** Problem description **
Exclude all pictures, then write out exactly the lines below from the first one through the line with "accesibles’".

** Listed entries **

►

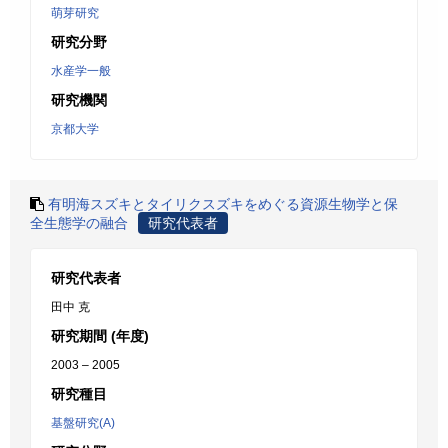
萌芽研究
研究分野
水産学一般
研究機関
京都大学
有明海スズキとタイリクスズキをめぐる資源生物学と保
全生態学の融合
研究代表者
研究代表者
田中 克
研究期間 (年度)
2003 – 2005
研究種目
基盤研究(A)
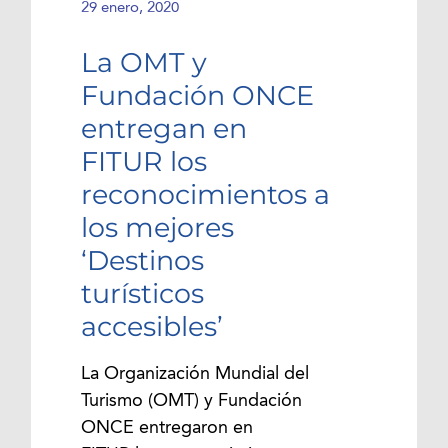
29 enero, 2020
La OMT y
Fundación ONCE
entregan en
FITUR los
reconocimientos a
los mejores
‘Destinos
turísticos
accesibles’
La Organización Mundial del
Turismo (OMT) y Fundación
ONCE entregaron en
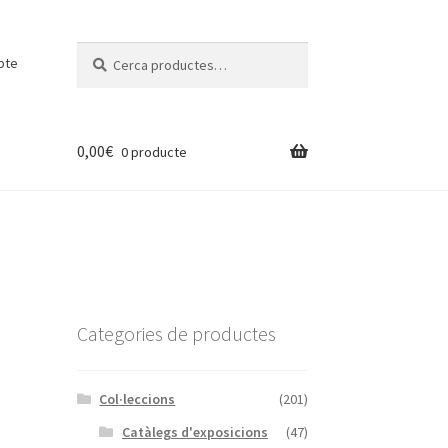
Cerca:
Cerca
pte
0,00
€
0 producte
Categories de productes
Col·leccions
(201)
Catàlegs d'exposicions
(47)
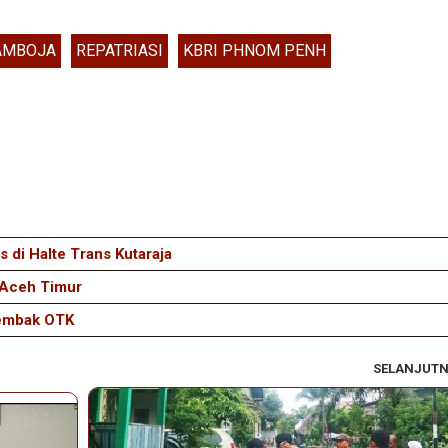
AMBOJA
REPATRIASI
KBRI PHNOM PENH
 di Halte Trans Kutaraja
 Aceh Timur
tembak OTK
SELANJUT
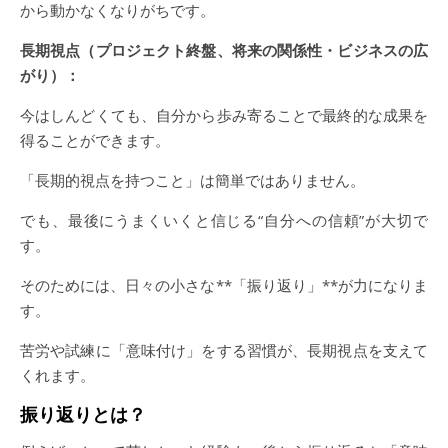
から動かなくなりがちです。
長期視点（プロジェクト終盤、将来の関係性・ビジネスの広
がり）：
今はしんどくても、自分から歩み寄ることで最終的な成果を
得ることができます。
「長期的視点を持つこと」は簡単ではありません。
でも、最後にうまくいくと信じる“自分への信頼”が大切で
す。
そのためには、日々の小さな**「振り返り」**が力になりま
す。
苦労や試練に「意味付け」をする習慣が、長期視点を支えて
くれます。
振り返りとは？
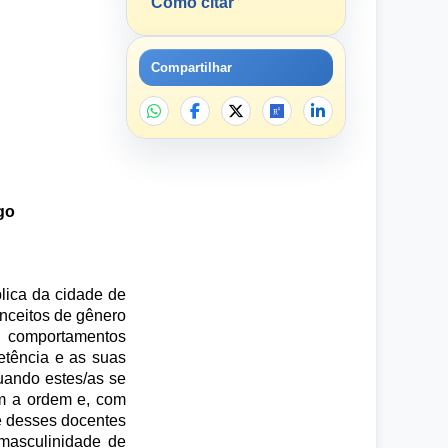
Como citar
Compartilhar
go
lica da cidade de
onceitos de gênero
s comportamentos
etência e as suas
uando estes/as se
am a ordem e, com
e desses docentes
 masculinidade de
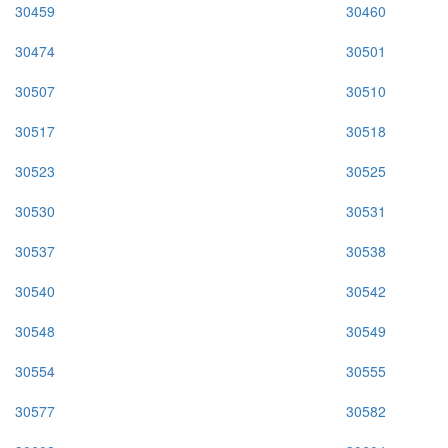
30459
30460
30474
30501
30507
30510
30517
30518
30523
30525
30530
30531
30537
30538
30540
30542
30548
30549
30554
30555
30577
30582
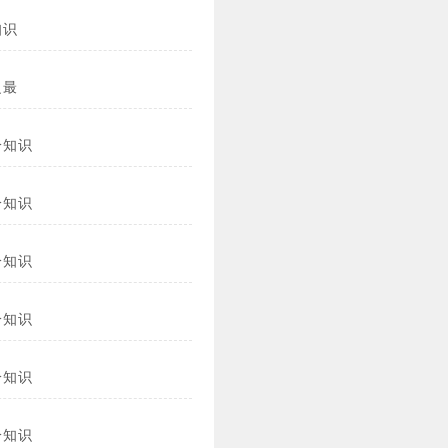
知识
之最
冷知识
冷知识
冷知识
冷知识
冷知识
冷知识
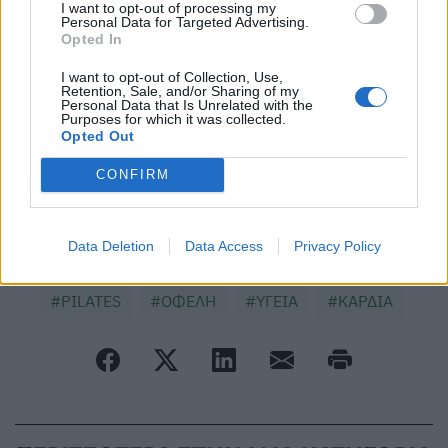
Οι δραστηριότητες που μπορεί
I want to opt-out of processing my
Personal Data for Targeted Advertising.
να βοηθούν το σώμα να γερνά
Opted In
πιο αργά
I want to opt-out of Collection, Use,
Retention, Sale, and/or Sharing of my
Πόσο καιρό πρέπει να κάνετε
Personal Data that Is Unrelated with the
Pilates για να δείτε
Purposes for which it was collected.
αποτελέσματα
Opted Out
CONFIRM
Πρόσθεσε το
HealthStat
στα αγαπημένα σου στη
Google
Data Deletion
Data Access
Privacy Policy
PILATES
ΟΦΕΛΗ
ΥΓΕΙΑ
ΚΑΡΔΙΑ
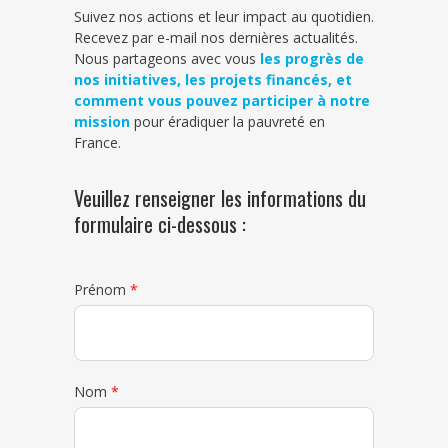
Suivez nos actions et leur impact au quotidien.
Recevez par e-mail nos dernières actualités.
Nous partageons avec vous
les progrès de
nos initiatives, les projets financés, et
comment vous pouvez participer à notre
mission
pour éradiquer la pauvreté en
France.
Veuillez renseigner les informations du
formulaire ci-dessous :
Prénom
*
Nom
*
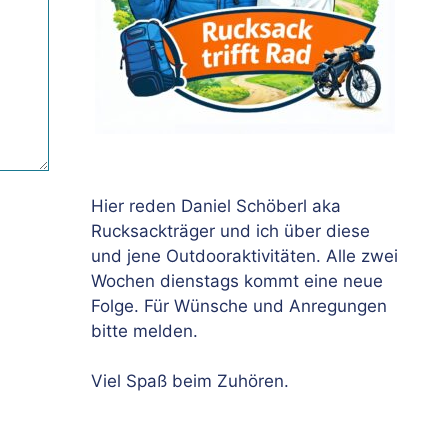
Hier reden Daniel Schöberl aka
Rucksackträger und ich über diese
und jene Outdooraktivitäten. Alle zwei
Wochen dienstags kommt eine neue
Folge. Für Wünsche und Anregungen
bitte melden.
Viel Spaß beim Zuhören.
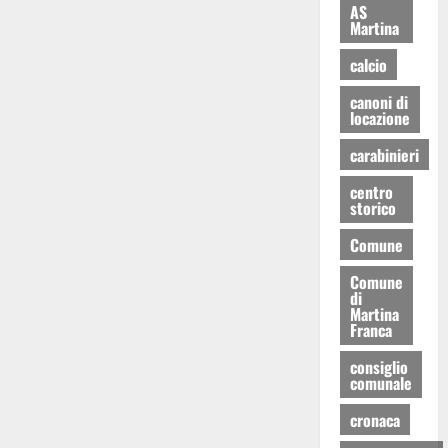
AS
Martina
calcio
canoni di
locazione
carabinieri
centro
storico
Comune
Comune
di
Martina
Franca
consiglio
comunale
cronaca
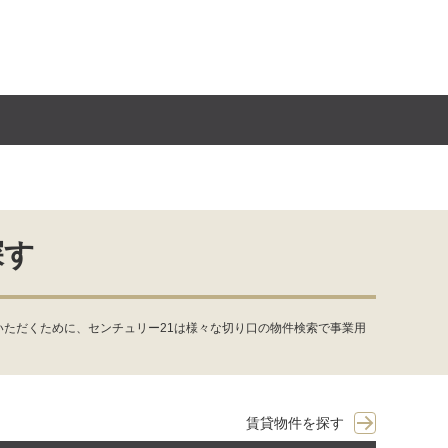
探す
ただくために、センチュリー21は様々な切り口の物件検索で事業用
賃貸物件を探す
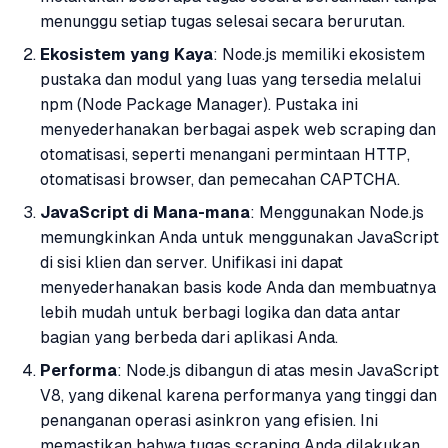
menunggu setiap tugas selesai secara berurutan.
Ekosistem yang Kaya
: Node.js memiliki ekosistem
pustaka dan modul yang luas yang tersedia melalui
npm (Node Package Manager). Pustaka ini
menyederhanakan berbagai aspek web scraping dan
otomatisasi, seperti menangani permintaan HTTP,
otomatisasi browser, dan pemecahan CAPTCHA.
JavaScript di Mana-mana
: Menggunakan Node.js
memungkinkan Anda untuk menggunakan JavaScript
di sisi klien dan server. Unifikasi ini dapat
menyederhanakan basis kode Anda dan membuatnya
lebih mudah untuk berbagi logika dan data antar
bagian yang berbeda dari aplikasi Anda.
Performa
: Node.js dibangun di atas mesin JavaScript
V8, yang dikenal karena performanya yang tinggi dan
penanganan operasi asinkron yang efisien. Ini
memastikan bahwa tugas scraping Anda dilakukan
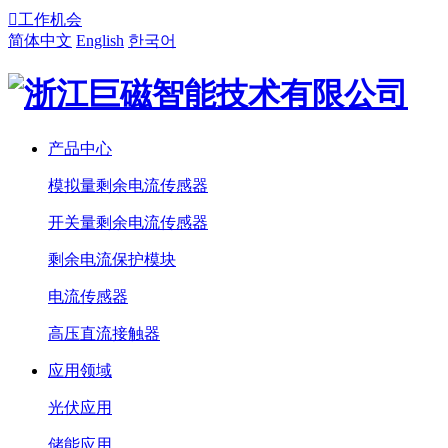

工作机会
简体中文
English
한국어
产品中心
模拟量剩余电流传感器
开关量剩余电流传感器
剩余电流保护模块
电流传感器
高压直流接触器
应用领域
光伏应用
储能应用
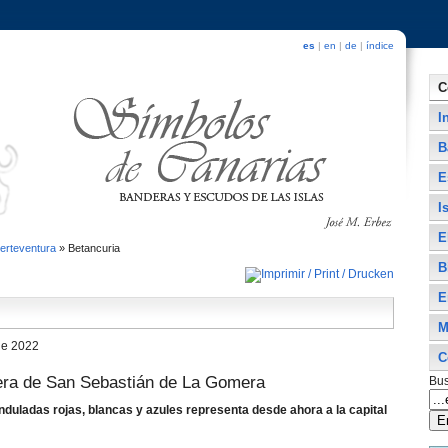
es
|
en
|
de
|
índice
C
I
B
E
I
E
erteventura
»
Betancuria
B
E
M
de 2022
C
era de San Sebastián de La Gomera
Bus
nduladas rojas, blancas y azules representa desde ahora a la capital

◄

** Result of this task **
萌芽研究
研究分野
水産学一般
研究機関
京都大学
有明海スズキとタイリクスズキをめぐる資源生物学と保
全生態学の融合
研究代表者
研究代表者
田中 克
研究期間 (年度)
2003 – 2005
研究種目
基盤研究(A)
29 enero, 2020
La OMT y
Fundación ONCE
entregan en
FITUR los
reconocimientos a
los mejores
‘Destinos
turísticos
accesibles’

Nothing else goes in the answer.